Need an Operating Agreement?

Most businesses in Florida are closely held limited liability companies (LLCs), thus the question often arises whether or not these entities really need an operating agreement. This article is not supposed to provide legal counsel or to form an attorney-client relationship; it can be meant and then provide general info on this important and deep impacting topic.

By means of background, an LLC can be something of a hybrid coming from a partnership and also a corporation and was specifically authorized under Florida law slightly over 20 years ago. Previously, Chapter 608 of Florida’s Statutes controlled LLCs and provided a finite amount of guidance to companies and Florida’s Courts. Unfortunately, the countless default provisions seen in Florida’s Corporate Code would not appear in the earlier LLC Chapter. This all changed with all the enactment on the Revised LLC Act at Chapter 605, that took relation to January 1, 2014. After January 1, 2015, it is applicable to all Florida LLCs. Therefore, without specific provisions in the operating agreement to govern the operation and dissolution of the LLC, people who own LLCs will quickly realize themselves unintentionally in situations that they didn’t originally intend.
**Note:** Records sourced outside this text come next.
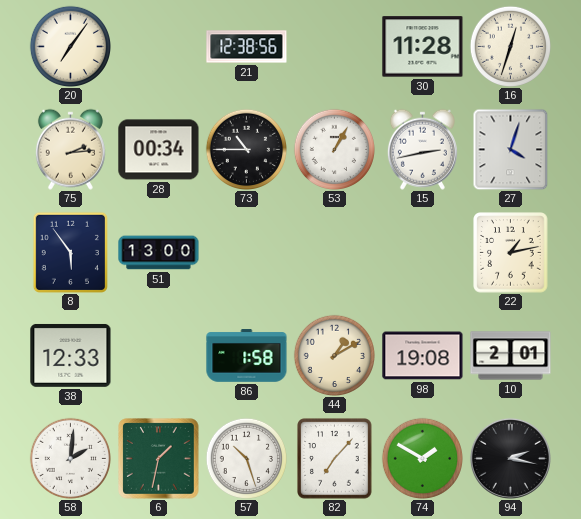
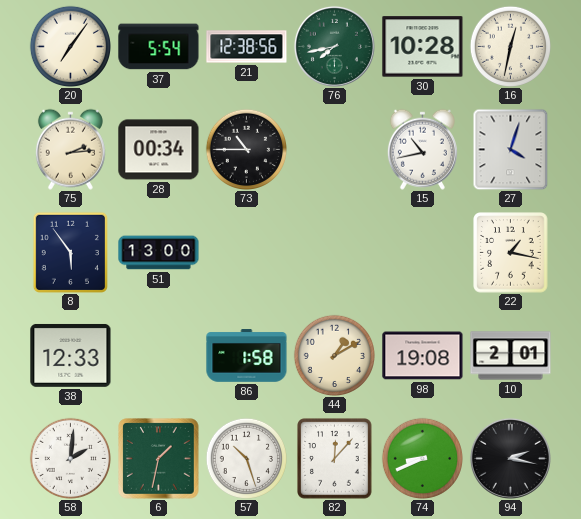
37: none -> 5:54
76: none -> 7:43
30: 11:28 -> 10:28
16: 12:33 -> 12:32
53: 1:05 -> none
15: 2:43 -> 10:43
22: 1:13 -> 1:17
82: 7:07 -> 12:07
74: 1:50 -> 8:41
A proper operating agreement could also embrace the benefits from the Revised LLC Act.

That said, the expense associated with an operating agreement served by an experienced business lawyer isn’t necessarily required in every instance. LLCs is usually divided into two categories; single-member and multi-member. While a well-crafted operating agreement will never be a detriment to some LLC it usually is one that the single-member LLC can conserve, based on its circumstances.

An operating agreement is usually thought of as the agreement between the members of your LLC governing such topics as how members can depart the entity and what rules affect the addition of newbies, if any are allowed. Therefore, in the case of any single-member LLC, it may not be described as a necessity, playing with the case of an multi-member LLC, it may be described as a very wise business decision. Without identifying responses to specific situations that will arise, for example the departure or death of any member, a dispute can evolve between your members which a Florida court are unable to readily or easily resolve. Even for specific events like valuation of membership interest, the members of your multi-member LLC might not exactly wish to accept the statutory default and will be better served to put on their own technique to address that situation.
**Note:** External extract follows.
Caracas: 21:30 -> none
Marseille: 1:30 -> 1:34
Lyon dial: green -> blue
A secondary consideration is to seek a pre-formatted, fill-in-the-blanks operating agreement or even hire a competent and seasoned business lawyer to arrange that document. Naturally, this type of choice is a small business or management decision, however, an operating agreement that will not be tailored on the unique needs of any LLC by somebody that understands the difficulties that arise and so are normally the topic of lawsuits will never address those unique needs adequately. The savings realized by collecting a pre-formatted operating agreement may result in substantially increased expenses later in case a dispute develops, and that is likely not anticipated or adequately covered by the stock operating agreement.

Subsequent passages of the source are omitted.